### What the task requires
Search the records for "needs". Copy every line where it appears.

### Given entries

#####

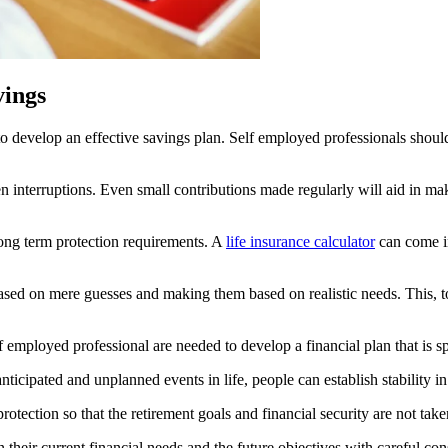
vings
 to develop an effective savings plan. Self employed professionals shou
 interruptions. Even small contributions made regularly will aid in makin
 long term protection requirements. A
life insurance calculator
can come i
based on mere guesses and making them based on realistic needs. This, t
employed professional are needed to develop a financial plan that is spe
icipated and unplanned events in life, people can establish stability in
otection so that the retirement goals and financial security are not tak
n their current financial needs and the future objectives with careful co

#####

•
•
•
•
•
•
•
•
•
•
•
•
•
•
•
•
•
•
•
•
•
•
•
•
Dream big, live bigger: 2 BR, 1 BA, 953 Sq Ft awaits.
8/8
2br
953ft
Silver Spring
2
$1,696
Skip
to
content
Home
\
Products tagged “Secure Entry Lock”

#####

### Exercise output
based on mere guesses and making them based on realistic needs. This, t
n their current financial needs and the future objectives with careful co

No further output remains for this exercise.